Copy each line below in which the string "bounding" occurs.

(Stored items)
· · · · · · ·
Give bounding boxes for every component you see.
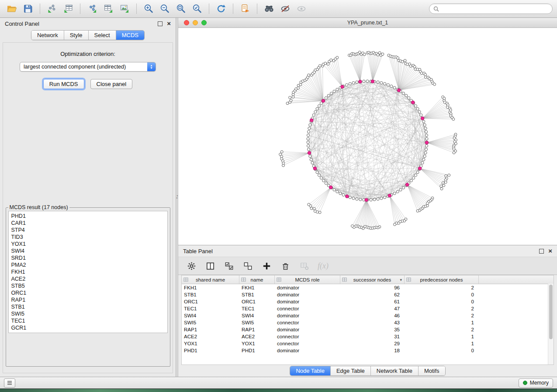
select-all-icon[interactable] xyxy=(223,260,235,272)
float-table-panel-icon[interactable] xyxy=(539,249,544,254)
list-item[interactable]: STP4 xyxy=(9,227,167,234)
table-row[interactable]: RAP1RAP1dominator352 xyxy=(182,326,554,333)
hide-graphics-details-icon[interactable] xyxy=(278,2,293,15)
table-cell: dominator xyxy=(275,291,340,298)
column-header-MCDS-role[interactable]: MCDS role xyxy=(275,275,340,284)
table-row[interactable]: ORC1ORC1dominator610 xyxy=(182,298,554,305)
delete-row-icon[interactable] xyxy=(279,260,291,272)
tab-style[interactable]: Style xyxy=(64,31,89,40)
find-icon[interactable] xyxy=(262,2,277,15)
memory-button[interactable]: Memory xyxy=(519,378,553,388)
table-mini-icon xyxy=(183,277,188,282)
search-box[interactable] xyxy=(429,3,553,14)
show-graphics-details-icon[interactable] xyxy=(294,2,309,15)
close-table-panel-icon[interactable]: × xyxy=(548,249,552,253)
window-close-icon[interactable] xyxy=(184,20,189,25)
table-row[interactable]: SWI4SWI4dominator462 xyxy=(182,312,554,319)
column-header-name[interactable]: name xyxy=(239,275,275,284)
table-row[interactable]: STB1STB1dominator620 xyxy=(182,291,554,298)
list-item[interactable]: PMA2 xyxy=(9,261,167,268)
window-minimize-icon[interactable] xyxy=(193,20,198,25)
list-item[interactable]: RAP1 xyxy=(9,296,167,303)
tab-mcds[interactable]: MCDS xyxy=(116,31,144,40)
function-builder-button[interactable]: f(x) xyxy=(317,260,329,272)
toolbar-separator xyxy=(40,3,40,14)
tab-node-table[interactable]: Node Table xyxy=(290,366,331,375)
open-file-icon[interactable] xyxy=(4,2,19,15)
column-header-shared-name[interactable]: shared name xyxy=(182,275,239,284)
network-graph[interactable] xyxy=(178,28,557,245)
save-icon[interactable] xyxy=(21,2,35,15)
window-maximize-icon[interactable] xyxy=(201,20,207,25)
list-item[interactable]: SWI4 xyxy=(9,248,167,254)
list-item[interactable]: YOX1 xyxy=(9,241,167,248)
table-cell: 2 xyxy=(405,312,479,319)
clear-table-icon[interactable] xyxy=(298,260,310,272)
list-item[interactable]: STB5 xyxy=(9,282,167,289)
tab-edge-table[interactable]: Edge Table xyxy=(331,366,371,375)
export-document-icon[interactable] xyxy=(238,2,253,15)
export-network-icon[interactable] xyxy=(85,2,100,15)
tab-network-table[interactable]: Network Table xyxy=(371,366,419,375)
list-item[interactable]: ACE2 xyxy=(9,275,167,282)
zoom-selected-icon[interactable] xyxy=(190,2,204,15)
zoom-out-icon[interactable] xyxy=(157,2,172,15)
control-panel: Control Panel × NetworkStyleSelectMCDS O… xyxy=(0,18,176,377)
table-cell: dominator xyxy=(275,347,340,354)
close-panel-icon[interactable]: × xyxy=(167,21,171,26)
panel-divider[interactable]: ◂▸ xyxy=(176,18,178,377)
float-panel-icon[interactable] xyxy=(158,21,163,26)
search-input[interactable] xyxy=(442,5,548,12)
add-row-icon[interactable] xyxy=(260,260,273,272)
zoom-fit-icon[interactable] xyxy=(173,2,188,15)
optimization-criterion-select[interactable]: largest connected component (undirected)… xyxy=(20,62,156,72)
list-item[interactable]: TID3 xyxy=(9,234,167,241)
settings-gear-icon[interactable] xyxy=(185,260,197,272)
list-item[interactable]: SRD1 xyxy=(9,254,167,261)
list-item[interactable]: SWI5 xyxy=(9,310,167,317)
table-cell: FKH1 xyxy=(182,284,239,291)
list-item[interactable]: TEC1 xyxy=(9,317,167,324)
column-header-predecessor-nodes[interactable]: predecessor nodes xyxy=(405,275,479,284)
export-image-icon[interactable] xyxy=(117,2,132,15)
table-cell: SWI4 xyxy=(239,312,275,319)
table-cell: 47 xyxy=(340,305,405,312)
table-cell: 29 xyxy=(340,340,405,347)
table-row[interactable]: PHD1PHD1dominator180 xyxy=(182,347,554,354)
table-panel-title: Table Panel xyxy=(183,248,213,254)
table-row[interactable]: TEC1TEC1connector472 xyxy=(182,305,554,312)
list-item[interactable]: FKH1 xyxy=(9,268,167,275)
table-scrollbar[interactable] xyxy=(548,284,554,364)
scrollbar-thumb[interactable] xyxy=(549,285,553,339)
table-cell: YOX1 xyxy=(239,340,275,347)
tab-motifs[interactable]: Motifs xyxy=(419,366,445,375)
table-cell: 61 xyxy=(340,298,405,305)
apply-layout-icon[interactable] xyxy=(214,2,228,15)
column-chooser-icon[interactable] xyxy=(204,260,216,272)
export-table-icon[interactable] xyxy=(101,2,116,15)
column-header-successor-nodes[interactable]: successor nodes▾ xyxy=(340,275,405,284)
right-column: YPA_prune.txt_1 Table Panel × f(x) share… xyxy=(178,18,557,377)
table-row[interactable]: ACE2ACE2connector311 xyxy=(182,333,554,340)
import-network-icon[interactable] xyxy=(45,2,59,15)
table-row[interactable]: FKH1FKH1dominator962 xyxy=(182,284,554,291)
list-item[interactable]: ORC1 xyxy=(9,289,167,296)
import-table-icon[interactable] xyxy=(61,2,76,15)
deselect-all-icon[interactable] xyxy=(242,260,254,272)
run-mcds-button[interactable]: Run MCDS xyxy=(43,79,84,89)
mcds-tab-content: Optimization criterion: largest connecte… xyxy=(3,42,173,373)
zoom-in-icon[interactable] xyxy=(141,2,156,15)
table-row[interactable]: YOX1YOX1connector291 xyxy=(182,340,554,347)
tab-select[interactable]: Select xyxy=(89,31,116,40)
table-row[interactable]: SWI5SWI5connector431 xyxy=(182,319,554,326)
list-item[interactable]: STB1 xyxy=(9,303,167,310)
status-menu-button[interactable] xyxy=(4,378,15,388)
table-cell: FKH1 xyxy=(239,284,275,291)
list-item[interactable]: CAR1 xyxy=(9,220,167,227)
tab-network[interactable]: Network xyxy=(31,31,64,40)
table-cell: 1 xyxy=(405,319,479,326)
list-item[interactable]: GCR1 xyxy=(9,324,167,331)
table-body: FKH1FKH1dominator962STB1STB1dominator620… xyxy=(182,284,554,354)
list-item[interactable]: PHD1 xyxy=(9,213,167,220)
close-panel-button[interactable]: Close panel xyxy=(90,79,133,89)
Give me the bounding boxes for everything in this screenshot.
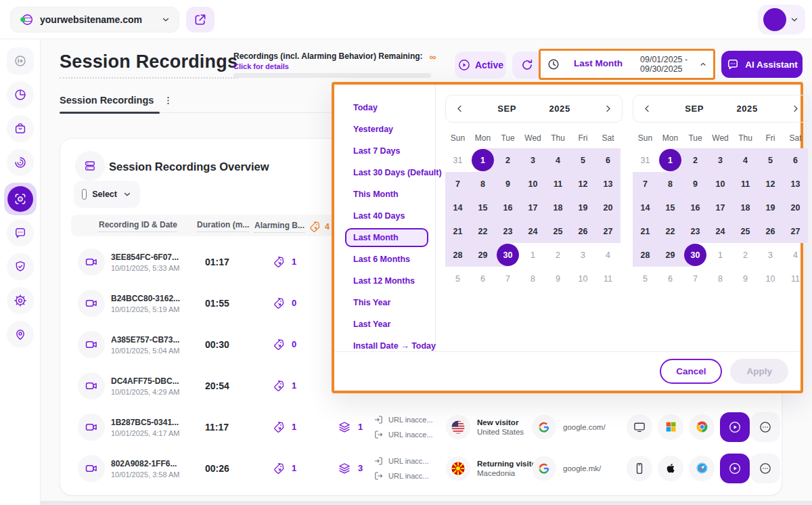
· · · · · · ·
== RESULT OF THIS TASK ==
Give bounding boxes for every component you see.
Give me the bounding boxes for everything in this screenshot.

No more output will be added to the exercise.